Without the plane I wouldn’t have seen it. I wasn’t surprised to see that he liked to swim lengths, though. I knew that first hand. We had, it turned out, a friend in common, who called me on his behalf. He was on the road, and could he come over? He swam lengths in my pool, years ago when I had a pool and a job to go with it. He did so in a Speedo, which I didn’t expect at all, for some reason. Mr. Rogers, in a Speedo, in my pool. I watched for a minute, just to make sure the whole thing was happening, then turned away to give him his privacy. He was a good swimmer. All of that came flooding back, 37K feet above the fray. God’s middle name, in this case. I think the event impresses my kids more now than it did then.

On the same trip I attended a screening of Griefwalker in Athens, with Greek subtitles. It happened in an old textile plant, with extremely funky vibes and an off-kilter smokestack that rivalled that lean on the tower in Pisa. I’d never worked in Greece, so the sold out house was totally unexpected. Some movies work out that way for a while.

The a/c was so loud that the management decided to forgo it in favour of being able to hear the film. This was mid-June, on an eastern Mediterranean summer evening. Fifteen minutes into things we got a message from somebody in the theatre: it was too hot, people were going to rebel. They opened a couple of doors, which couldn’t have changed much. Nobody left. Nobody left the q/a afterwards, or almost nobody. It was a spirited evening, and the adversity turned into an ennobling detail. We shut down the formal q/a, and lots of people still wanted to talk. They wanted me to talk, technically. A young woman, maybe early twenties, was looking at me particularly fiercely. “I have a short question”, she said through her translator friend. “It isn’t death that gets me. I’m not afraid to die.” When people say things like that, it’s usually because they haven’t been too close to it, and are nursing a bravado that will be sorely tested later on. That’s not what I saw in her face, though. There was forlorn intensity, something like defeat, something like a dare. “I’m afraid to live”, she said.

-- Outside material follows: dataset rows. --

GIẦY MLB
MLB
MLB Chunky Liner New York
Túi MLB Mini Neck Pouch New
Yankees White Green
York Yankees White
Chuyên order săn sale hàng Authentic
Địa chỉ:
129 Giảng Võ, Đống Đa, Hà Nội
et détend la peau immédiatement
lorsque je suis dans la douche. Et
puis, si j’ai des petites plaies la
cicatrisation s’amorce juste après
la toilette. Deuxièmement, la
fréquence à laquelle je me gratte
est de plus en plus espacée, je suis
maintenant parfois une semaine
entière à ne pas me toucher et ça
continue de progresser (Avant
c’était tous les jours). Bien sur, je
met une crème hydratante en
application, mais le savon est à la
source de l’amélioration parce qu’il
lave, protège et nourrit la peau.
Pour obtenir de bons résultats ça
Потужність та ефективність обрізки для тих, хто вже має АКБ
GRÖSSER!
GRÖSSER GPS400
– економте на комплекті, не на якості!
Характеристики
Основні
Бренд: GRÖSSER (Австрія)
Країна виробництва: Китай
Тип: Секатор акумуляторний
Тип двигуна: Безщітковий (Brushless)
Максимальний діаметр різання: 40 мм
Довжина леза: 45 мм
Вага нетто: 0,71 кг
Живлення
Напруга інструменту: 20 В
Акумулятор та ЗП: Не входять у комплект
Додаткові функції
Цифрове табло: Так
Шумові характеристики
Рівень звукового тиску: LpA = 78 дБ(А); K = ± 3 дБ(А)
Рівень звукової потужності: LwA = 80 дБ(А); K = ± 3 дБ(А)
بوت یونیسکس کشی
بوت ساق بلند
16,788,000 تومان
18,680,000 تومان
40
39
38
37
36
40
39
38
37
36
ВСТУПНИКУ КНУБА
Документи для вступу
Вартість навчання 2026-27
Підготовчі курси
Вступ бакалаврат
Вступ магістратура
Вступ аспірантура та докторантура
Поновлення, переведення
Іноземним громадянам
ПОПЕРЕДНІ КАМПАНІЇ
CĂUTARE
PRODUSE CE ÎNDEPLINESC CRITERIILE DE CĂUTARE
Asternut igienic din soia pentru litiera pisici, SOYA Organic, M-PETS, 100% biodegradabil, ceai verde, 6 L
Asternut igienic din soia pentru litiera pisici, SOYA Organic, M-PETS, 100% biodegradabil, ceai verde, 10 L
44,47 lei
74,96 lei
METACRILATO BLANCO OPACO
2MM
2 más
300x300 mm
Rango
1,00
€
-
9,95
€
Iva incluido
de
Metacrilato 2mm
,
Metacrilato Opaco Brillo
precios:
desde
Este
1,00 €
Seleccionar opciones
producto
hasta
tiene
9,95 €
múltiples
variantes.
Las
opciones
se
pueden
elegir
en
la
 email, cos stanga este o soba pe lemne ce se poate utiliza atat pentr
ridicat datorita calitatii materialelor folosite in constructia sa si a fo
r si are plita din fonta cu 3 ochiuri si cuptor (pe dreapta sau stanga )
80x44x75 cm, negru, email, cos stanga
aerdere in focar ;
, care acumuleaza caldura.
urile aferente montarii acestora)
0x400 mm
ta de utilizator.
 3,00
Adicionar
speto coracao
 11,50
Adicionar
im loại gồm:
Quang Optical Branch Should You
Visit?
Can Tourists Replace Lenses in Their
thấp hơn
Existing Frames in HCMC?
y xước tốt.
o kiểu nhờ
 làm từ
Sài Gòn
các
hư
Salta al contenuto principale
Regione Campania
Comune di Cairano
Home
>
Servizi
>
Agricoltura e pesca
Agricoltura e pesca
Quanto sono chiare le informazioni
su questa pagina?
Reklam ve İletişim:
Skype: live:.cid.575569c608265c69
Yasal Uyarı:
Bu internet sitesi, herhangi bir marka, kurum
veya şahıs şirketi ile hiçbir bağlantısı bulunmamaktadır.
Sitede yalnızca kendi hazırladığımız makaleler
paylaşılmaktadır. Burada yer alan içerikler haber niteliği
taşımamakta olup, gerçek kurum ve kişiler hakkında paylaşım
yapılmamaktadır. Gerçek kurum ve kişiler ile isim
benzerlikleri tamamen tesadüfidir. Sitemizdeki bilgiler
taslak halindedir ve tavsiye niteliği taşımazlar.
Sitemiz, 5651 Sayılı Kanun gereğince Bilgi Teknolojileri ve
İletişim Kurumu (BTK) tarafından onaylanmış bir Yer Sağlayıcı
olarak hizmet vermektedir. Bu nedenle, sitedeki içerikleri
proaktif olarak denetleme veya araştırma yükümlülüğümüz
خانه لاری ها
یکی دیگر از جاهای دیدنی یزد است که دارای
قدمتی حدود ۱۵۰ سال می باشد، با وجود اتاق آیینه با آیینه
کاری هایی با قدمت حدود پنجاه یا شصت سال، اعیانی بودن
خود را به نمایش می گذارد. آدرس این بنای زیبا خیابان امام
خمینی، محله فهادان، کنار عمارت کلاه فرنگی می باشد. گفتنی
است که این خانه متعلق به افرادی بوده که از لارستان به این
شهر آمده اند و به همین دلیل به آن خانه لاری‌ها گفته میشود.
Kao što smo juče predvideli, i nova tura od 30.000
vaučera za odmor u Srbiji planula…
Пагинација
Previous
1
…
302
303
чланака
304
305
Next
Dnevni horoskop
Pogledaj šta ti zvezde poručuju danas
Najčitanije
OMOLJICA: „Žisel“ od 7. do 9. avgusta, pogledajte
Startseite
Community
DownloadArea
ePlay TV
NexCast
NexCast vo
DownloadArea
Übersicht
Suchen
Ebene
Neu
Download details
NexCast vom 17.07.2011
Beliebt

Waves of young people at these events on the other side of the world – on this side, too – not knowing how the whole thing’s going to shake out, hoping against hope that somebody might know, somebody who can translate grief until it’s another reason to live, somebody older. They’re hoping that they can trade all the evidence and the misanthropy it supports and the ‘God’s middle finger’ of it all for a little breathing room, a sense that it’s still worth trying. It’s an honour of a kind to be apprised of such things, an honour to be asked. A harrowing honour. For which there is no preparation. The film’s called Griefwalker, after all. Not We’ll See. It’s a fair caution to issue.

For sheer sorrow, the Greek story weighs heavy on the psyche, as Greek stories have done over the centuries, while the swimming story sort of breezes along. On the surface it’s hard to know if these two vignettes belong in the same day, the same era. But I’m guessing Mr. Roger’s life affirmations didn’t come from having an easy ride as a younger person. Things going well don’t bring those sorts of things on. Which is why our little corner of the world, with top marks in most public health protocols and health care access, can’t manage much engaged, responsive, citizenship sanity to go with our health.

Between these columns of affirmation and bad advice we sail the skiff of our little lives. Between the pillars of defiance and defeat we stagger, and we meet and, on the good days, we work.